> _Task_:
Work out how many lines of the listing below mention the word "over", and give only that figure.
[Start of section]
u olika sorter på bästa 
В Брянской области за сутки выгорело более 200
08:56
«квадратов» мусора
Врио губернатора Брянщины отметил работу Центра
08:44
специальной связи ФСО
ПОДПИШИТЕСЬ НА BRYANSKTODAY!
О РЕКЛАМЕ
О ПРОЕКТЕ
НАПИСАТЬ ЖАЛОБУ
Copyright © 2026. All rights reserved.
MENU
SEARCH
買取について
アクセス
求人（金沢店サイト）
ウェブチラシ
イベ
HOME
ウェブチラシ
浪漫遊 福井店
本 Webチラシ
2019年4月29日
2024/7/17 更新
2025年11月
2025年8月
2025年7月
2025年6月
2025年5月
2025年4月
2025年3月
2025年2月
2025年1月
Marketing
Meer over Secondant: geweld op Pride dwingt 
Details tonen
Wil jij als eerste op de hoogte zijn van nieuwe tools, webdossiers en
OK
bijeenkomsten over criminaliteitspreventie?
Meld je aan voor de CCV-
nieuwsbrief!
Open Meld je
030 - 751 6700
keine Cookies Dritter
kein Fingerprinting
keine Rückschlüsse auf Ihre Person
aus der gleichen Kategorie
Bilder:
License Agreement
[End of section]
> _Written solution_:
2